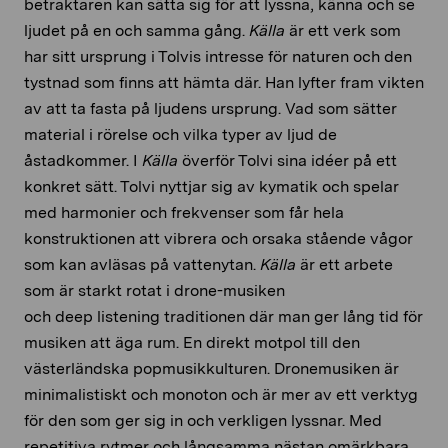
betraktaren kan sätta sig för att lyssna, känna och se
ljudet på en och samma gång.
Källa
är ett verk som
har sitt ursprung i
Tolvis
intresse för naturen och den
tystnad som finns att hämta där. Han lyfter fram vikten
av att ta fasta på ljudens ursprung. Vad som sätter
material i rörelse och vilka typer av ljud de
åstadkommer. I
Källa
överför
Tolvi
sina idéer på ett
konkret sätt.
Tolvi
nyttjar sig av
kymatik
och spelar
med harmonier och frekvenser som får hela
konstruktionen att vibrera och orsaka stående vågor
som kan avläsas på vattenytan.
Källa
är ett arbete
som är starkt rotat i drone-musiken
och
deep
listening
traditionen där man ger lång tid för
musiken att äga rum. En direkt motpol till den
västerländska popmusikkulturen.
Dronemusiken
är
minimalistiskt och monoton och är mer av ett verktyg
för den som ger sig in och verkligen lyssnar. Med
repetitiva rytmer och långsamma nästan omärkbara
──────
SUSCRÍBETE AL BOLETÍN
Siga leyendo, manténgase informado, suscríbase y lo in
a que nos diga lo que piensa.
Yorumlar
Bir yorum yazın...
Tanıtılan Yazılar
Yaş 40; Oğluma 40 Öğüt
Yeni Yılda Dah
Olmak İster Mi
──────
**Work item:** Select and copy each line from the data that includes the word "ursprung".

**Completed exercise:**
har sitt ursprung i
av att ta fasta på ljudens ursprung. Vad som sätter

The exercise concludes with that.